Análise nutricional do milho em função da aplicação de gesso de minério e fontes de fósforo

Unesp avalia influência do gesso de minério, associado a diferentes fontes de fósforo, sobre análise nutricional de plantas de milho cultivadas sob sistema Plantio Direto

Redação
Nutrição Vegetal

A Unesp realizou um trabalho para avaliar a influência do gesso de minério, associado a diferentes fontes de fósforo, sobre a análise nutricional de plantas de milho cultivadas sob sistema plantio direto. Sabe-se que a aplicação superficial de gesso de minério é uma alternativa à acidez do solo em subsuperfície. Outro benefício do gesso é contribuir para que outros nutrientes, principalmente o fósforo, aumente sua disponibilidade no solo.

O trabalho foi desenvolvido na área experimental do Campus Delza Gitaí, município de Rio Largo (AL), em Latossolo Amarelo coeso distrófico. Foi utilizado o delineamento de blocos casualisados, com parcelas subdivididas e quatro repetições. As parcelas foram constituídas pelas fontes de fósforo (superfosfato triplo, superfosfato simples e sem fósforo). As subparcelas foram constituídas pela presença ou ausência de aplicação de gesso de minério.

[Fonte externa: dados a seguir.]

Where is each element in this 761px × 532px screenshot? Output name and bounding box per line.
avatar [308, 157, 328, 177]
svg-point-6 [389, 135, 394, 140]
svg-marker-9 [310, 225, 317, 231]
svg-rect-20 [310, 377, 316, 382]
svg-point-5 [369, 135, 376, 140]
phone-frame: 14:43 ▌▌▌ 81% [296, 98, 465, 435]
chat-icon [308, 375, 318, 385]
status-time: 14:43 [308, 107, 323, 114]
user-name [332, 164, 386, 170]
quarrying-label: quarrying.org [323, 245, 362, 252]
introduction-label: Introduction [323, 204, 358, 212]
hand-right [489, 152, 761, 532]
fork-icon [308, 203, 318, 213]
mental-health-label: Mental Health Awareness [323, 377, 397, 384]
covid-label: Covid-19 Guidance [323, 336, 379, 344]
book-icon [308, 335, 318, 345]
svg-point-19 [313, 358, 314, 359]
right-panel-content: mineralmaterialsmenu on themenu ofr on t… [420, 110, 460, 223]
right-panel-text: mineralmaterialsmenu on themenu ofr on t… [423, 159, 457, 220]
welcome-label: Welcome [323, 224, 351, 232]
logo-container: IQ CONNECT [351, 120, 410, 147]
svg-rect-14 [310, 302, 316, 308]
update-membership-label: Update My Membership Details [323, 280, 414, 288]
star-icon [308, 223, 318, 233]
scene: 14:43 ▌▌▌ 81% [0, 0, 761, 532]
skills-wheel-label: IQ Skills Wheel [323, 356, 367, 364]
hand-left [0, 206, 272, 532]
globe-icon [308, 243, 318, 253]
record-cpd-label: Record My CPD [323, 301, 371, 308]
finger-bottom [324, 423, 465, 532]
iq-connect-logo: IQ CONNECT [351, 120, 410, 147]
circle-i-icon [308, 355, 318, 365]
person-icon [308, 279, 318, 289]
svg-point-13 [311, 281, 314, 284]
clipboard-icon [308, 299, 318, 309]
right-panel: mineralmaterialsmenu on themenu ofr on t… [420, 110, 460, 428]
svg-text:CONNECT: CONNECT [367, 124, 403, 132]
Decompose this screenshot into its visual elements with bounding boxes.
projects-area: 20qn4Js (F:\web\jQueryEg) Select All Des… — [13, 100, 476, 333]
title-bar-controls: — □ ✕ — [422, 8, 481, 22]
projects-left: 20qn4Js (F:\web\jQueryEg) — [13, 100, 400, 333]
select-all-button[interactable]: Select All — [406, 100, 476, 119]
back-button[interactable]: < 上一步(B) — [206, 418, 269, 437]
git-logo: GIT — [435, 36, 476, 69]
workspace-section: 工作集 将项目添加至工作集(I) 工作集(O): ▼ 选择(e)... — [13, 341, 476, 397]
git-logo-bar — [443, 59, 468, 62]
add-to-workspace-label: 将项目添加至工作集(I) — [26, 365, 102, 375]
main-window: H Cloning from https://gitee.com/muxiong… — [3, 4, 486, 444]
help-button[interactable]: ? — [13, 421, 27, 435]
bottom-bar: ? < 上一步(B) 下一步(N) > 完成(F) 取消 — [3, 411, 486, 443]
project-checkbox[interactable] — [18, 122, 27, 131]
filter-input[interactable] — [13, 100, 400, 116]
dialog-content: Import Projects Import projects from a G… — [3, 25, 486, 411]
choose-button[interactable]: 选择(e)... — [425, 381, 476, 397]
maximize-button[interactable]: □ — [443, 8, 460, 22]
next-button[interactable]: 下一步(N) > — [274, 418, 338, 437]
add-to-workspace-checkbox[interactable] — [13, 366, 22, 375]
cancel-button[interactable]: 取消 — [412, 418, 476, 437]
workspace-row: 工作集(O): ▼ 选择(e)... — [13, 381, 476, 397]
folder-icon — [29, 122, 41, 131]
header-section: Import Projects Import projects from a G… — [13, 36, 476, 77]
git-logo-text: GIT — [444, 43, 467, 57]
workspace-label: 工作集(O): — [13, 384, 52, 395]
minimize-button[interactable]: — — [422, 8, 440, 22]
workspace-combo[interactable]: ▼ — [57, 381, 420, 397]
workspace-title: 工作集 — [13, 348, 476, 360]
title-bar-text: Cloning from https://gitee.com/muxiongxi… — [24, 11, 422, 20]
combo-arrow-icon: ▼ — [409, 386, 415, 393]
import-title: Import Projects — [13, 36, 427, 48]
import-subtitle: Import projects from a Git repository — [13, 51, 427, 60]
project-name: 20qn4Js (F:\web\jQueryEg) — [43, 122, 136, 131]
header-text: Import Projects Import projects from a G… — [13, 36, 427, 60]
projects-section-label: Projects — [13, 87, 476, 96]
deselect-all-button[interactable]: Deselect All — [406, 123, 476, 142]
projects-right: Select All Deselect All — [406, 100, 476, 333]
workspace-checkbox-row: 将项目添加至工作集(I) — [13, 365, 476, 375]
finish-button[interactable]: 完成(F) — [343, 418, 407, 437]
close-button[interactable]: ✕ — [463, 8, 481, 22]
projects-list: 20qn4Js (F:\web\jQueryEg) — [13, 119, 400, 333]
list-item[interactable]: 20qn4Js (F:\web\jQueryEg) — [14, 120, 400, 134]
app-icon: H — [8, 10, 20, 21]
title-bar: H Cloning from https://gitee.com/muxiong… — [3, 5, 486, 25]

A quantidade de gesso aplicado ao solo seguiu os critérios de recomendação da literatura especializada, com isso, foram usados 1.450 quilos por hectare de gesso. Este foi aplicado em superfície, a lanço, sem incorporação. As características do gesso de minério utilizado são: CaO=30%, S=16% e Umidade=12%.

Trinta dias após a aplicação do gesso de minério, foi realizada a semeadura do híbrido de milho BRS 3150, em quatro linhas individuais, espaçadas de 80 centímetros, distribuindo-se cinco sementes por metro.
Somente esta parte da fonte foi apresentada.